WHAT IS EXPECTED:
Find the line with "vagy a „lazán" and the line with "válogat. Ez egy" in the entries below; output exactly those two lines, every line between them, and no others.

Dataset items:
----
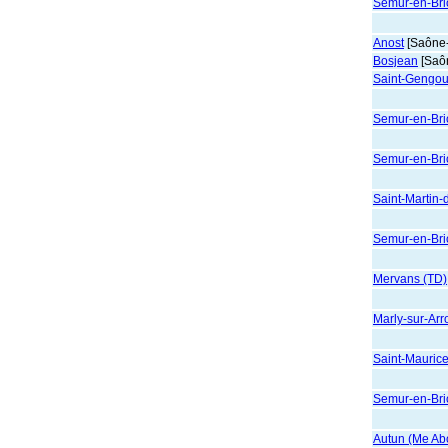
Semur-en-Brio
Anost
[Saône-
Bosjean
[Saôn
Saint-Gengou
Semur-en-Brio
Semur-en-Brio
Saint-Martin-
Semur-en-Brio
Mervans (TD)
Marly-sur-Arr
Saint-Maurice
Semur-en-Brio
Autun (Me Abo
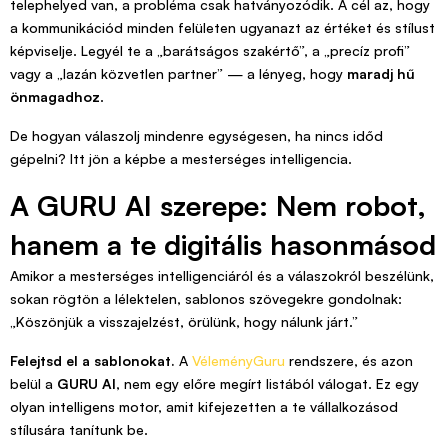
telephelyed van, a probléma csak hatványozódik. A cél az, hogy
a kommunikációd minden felületen ugyanazt az értéket és stílust
képviselje. Legyél te a „barátságos szakértő”, a „precíz profi”
vagy a „lazán közvetlen partner” — a lényeg, hogy
maradj hű
önmagadhoz
.
De hogyan válaszolj mindenre egységesen, ha nincs időd
gépelni? Itt jön a képbe a mesterséges intelligencia.
A GURU AI szerepe: Nem robot,
hanem a te digitális hasonmásod
Amikor a mesterséges intelligenciáról és a válaszokról beszélünk,
sokan rögtön a lélektelen, sablonos szövegekre gondolnak:
„Köszönjük a visszajelzést, örülünk, hogy nálunk járt.”
Felejtsd el a sablonokat.
A
VéleményGuru
rendszere, és azon
belül a
GURU AI
, nem egy előre megírt listából válogat. Ez egy
olyan intelligens motor, amit kifejezetten a te vállalkozásod
stílusára tanítunk be.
----
EXERCISE RESPONSE:
vagy a „lazán közvetlen partner” — a lényeg, hogy
maradj hű
önmagadhoz
.
De hogyan válaszolj mindenre egységesen, ha nincs időd
gépelni? Itt jön a képbe a mesterséges intelligencia.
A GURU AI szerepe: Nem robot,
hanem a te digitális hasonmásod
Amikor a mesterséges intelligenciáról és a válaszokról beszélünk,
sokan rögtön a lélektelen, sablonos szövegekre gondolnak:
„Köszönjük a visszajelzést, örülünk, hogy nálunk járt.”
Felejtsd el a sablonokat.
A
VéleményGuru
rendszere, és azon
belül a
GURU AI
, nem egy előre megírt listából válogat. Ez egy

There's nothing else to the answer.